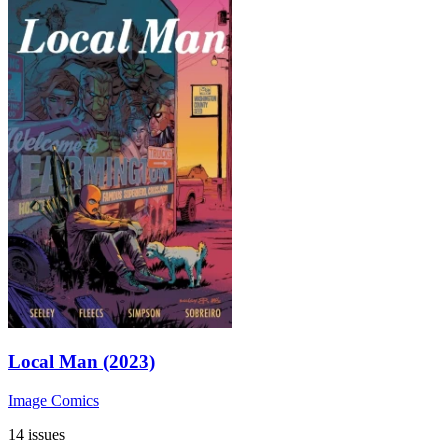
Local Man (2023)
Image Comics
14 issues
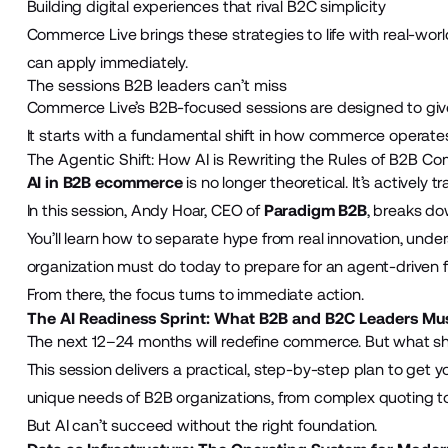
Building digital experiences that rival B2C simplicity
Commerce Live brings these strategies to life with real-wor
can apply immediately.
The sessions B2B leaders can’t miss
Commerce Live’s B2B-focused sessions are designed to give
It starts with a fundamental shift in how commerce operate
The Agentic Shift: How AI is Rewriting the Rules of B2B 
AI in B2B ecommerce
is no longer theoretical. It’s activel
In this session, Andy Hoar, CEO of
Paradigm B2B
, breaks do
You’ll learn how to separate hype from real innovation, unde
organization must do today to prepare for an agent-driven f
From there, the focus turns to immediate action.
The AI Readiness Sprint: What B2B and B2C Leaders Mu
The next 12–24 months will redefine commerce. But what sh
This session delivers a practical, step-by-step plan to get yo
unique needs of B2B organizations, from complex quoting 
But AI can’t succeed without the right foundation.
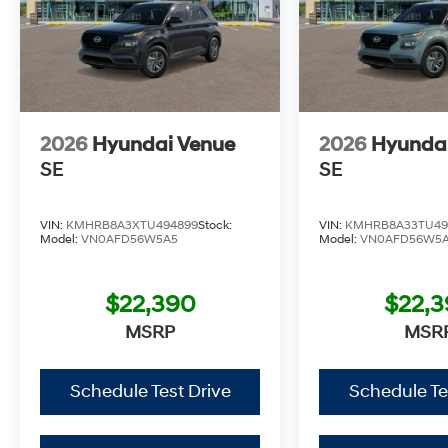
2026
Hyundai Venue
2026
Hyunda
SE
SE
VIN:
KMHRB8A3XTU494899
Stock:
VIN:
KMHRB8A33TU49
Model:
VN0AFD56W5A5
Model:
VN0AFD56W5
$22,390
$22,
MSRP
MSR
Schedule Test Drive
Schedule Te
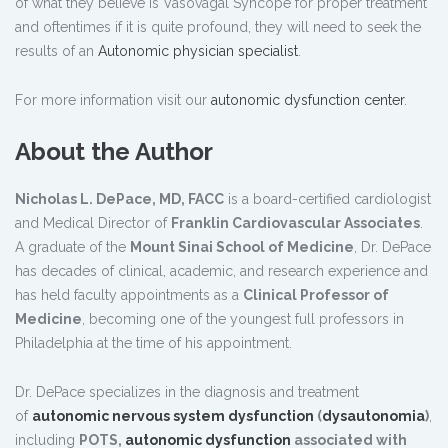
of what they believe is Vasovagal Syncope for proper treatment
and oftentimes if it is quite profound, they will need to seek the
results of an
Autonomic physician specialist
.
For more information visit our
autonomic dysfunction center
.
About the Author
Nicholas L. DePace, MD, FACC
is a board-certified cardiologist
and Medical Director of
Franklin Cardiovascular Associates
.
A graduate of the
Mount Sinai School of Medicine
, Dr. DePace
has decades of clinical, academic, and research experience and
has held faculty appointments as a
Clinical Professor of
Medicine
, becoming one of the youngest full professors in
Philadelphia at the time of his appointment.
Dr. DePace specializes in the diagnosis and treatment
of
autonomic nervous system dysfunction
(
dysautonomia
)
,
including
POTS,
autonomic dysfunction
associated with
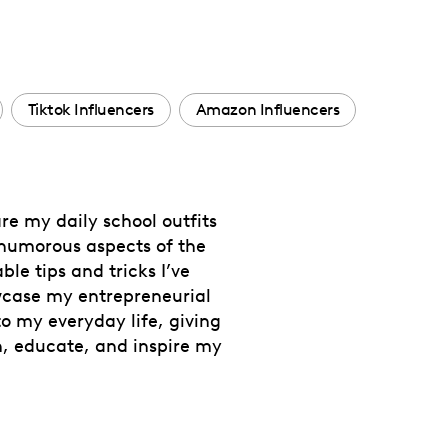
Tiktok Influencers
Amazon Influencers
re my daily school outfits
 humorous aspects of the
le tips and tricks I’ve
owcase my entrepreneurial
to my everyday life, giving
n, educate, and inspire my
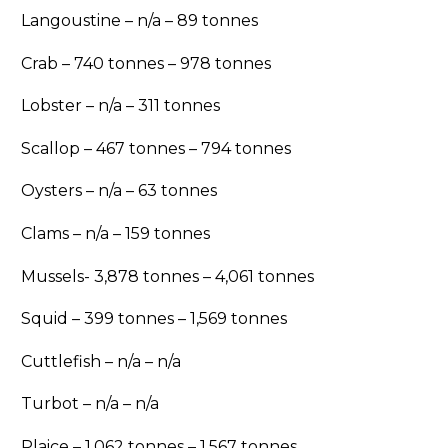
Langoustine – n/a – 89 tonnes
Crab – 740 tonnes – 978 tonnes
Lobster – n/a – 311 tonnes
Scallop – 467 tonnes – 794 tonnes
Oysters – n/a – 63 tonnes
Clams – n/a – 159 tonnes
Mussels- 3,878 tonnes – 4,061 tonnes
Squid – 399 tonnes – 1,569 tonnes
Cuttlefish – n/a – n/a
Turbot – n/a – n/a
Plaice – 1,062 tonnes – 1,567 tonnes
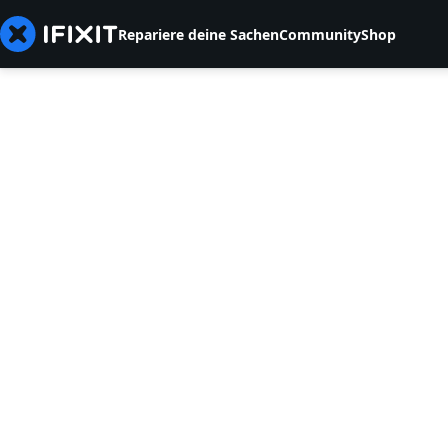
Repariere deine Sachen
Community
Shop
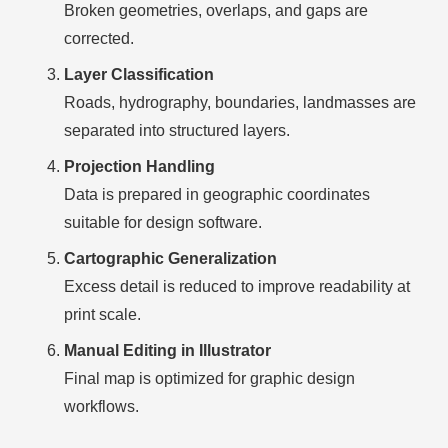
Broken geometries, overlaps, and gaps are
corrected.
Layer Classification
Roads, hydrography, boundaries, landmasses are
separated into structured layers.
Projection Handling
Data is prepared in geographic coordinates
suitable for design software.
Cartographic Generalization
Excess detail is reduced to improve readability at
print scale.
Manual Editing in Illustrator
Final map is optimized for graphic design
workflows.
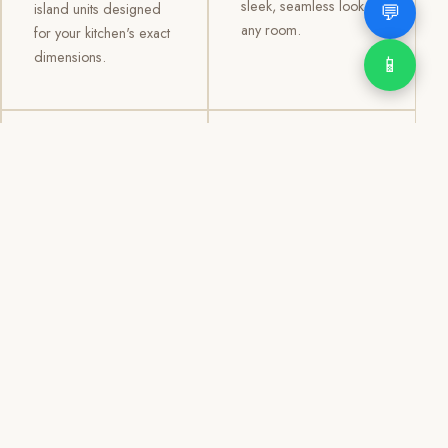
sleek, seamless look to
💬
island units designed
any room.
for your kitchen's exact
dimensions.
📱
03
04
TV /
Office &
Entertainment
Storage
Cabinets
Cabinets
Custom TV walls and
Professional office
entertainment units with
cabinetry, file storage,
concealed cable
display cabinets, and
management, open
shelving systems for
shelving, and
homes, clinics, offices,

_ _ _ _ _ _ _

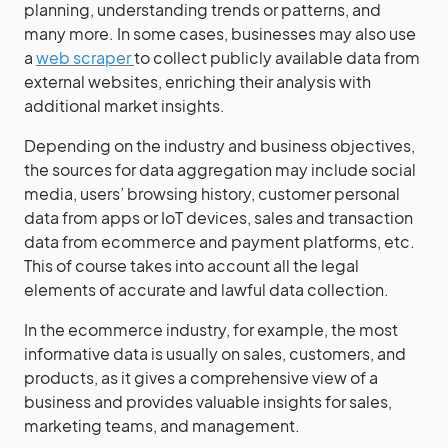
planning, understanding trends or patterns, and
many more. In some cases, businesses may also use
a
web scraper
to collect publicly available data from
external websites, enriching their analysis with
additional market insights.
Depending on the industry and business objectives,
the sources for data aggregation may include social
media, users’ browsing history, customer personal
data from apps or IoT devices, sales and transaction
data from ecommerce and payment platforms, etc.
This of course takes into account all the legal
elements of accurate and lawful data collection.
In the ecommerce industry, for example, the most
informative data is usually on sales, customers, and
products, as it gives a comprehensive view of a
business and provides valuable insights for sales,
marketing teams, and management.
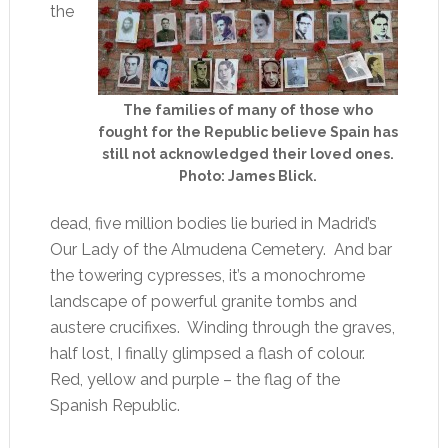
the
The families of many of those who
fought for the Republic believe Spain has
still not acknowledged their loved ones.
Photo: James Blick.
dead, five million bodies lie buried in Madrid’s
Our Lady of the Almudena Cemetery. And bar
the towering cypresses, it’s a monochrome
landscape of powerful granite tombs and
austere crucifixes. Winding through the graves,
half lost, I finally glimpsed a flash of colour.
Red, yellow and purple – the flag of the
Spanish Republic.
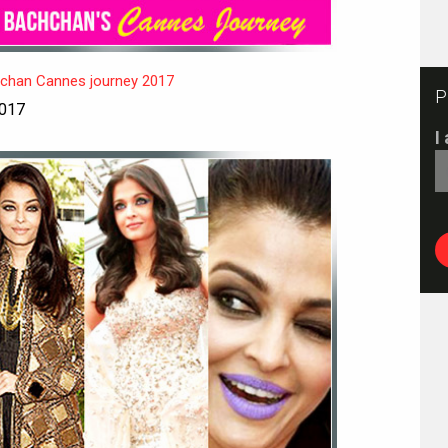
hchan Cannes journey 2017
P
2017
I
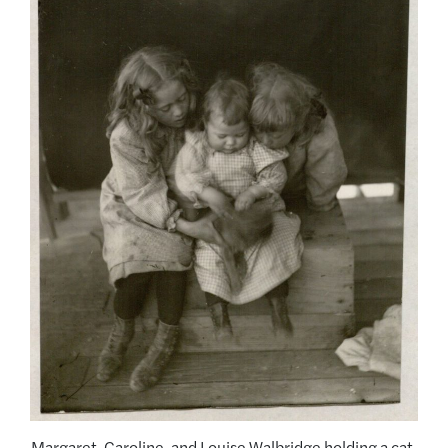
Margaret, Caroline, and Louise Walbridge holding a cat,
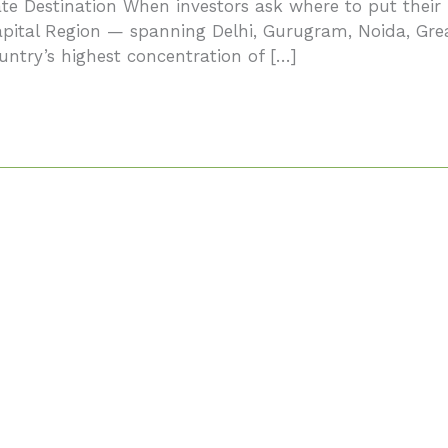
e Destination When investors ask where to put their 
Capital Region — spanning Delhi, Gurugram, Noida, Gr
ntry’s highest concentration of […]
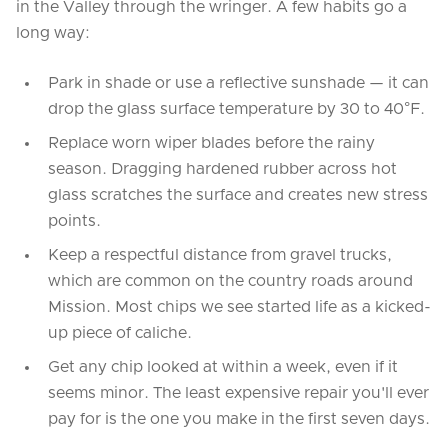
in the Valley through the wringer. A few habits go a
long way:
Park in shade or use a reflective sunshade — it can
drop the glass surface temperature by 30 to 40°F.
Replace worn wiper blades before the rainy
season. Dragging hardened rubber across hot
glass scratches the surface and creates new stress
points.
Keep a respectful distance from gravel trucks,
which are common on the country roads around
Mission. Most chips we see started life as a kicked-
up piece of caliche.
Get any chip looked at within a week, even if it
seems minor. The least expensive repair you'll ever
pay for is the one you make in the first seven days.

_ _ _ _ _ _ _

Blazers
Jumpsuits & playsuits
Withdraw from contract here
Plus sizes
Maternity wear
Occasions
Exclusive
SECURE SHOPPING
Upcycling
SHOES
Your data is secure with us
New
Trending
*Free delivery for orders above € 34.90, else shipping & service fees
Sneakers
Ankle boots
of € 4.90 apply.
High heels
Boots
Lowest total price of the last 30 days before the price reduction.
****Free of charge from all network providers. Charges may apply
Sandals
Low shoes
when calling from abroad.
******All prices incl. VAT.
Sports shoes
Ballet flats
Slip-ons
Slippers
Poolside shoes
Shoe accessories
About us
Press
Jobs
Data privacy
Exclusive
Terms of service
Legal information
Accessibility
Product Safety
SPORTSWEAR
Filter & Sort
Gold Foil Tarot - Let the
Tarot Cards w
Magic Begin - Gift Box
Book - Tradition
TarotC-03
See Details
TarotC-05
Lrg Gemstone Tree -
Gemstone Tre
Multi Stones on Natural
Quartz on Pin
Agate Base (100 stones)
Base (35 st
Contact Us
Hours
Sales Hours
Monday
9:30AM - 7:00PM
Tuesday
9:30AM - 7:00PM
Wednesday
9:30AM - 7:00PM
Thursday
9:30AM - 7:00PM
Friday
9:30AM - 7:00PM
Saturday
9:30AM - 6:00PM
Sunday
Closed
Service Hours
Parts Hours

_ _ _ _ _ _ _

PROBLEM STATEMENT:
After locating "Hyundai Venue" and "Data is prepared in geographic coordinates" in the records above, return exactly the line holding each one and every line between them; leave out the pictures.

THE ANSWER:
Hyundai Venue
2026
Hyunda
SE
SE
VIN:
KMHRB8A3XTU494899
Stock:
VIN:
KMHRB8A33TU49
Model:
VN0AFD56W5A5
Model:
VN0AFD56W5
$22,390
$22,
MSRP
MSR
Schedule Test Drive
Schedule Te
of what they believe is Vasovagal Syncope for proper treatment
and oftentimes if it is quite profound, they will need to seek the
results of an
Autonomic physician specialist
.
For more information visit our
autonomic dysfunction center
.
About the Author
Nicholas L. DePace, MD, FACC
is a board-certified cardiologist
and Medical Director of
Franklin Cardiovascular Associates
.
A graduate of the
Mount Sinai School of Medicine
, Dr. DePace
has decades of clinical, academic, and research experience and
has held faculty appointments as a
Clinical Professor of
Medicine
, becoming one of the youngest full professors in
Philadelphia at the time of his appointment.
Dr. DePace specializes in the diagnosis and treatment
of
autonomic nervous system dysfunction
(
dysautonomia
)
,
including
POTS,
autonomic dysfunction
associated with
Tiktok Influencers
Amazon Influencers
re my daily school outfits
 humorous aspects of the
le tips and tricks I’ve
owcase my entrepreneurial
to my everyday life, giving
n, educate, and inspire my
Langoustine – n/a – 89 tonnes
Crab – 740 tonnes – 978 tonnes
Lobster – n/a – 311 tonnes
Scallop – 467 tonnes – 794 tonnes
Oysters – n/a – 63 tonnes
Clams – n/a – 159 tonnes
Mussels- 3,878 tonnes – 4,061 tonnes
Squid – 399 tonnes – 1,569 tonnes
Cuttlefish – n/a – n/a
Turbot – n/a – n/a
Plaice – 1,062 tonnes – 1,567 tonnes
Repariere deine Sachen
Community
Shop
Broken geometries, overlaps, and gaps are
corrected.
Layer Classification
Roads, hydrography, boundaries, landmasses are
separated into structured layers.
Projection Handling
Data is prepared in geographic coordinates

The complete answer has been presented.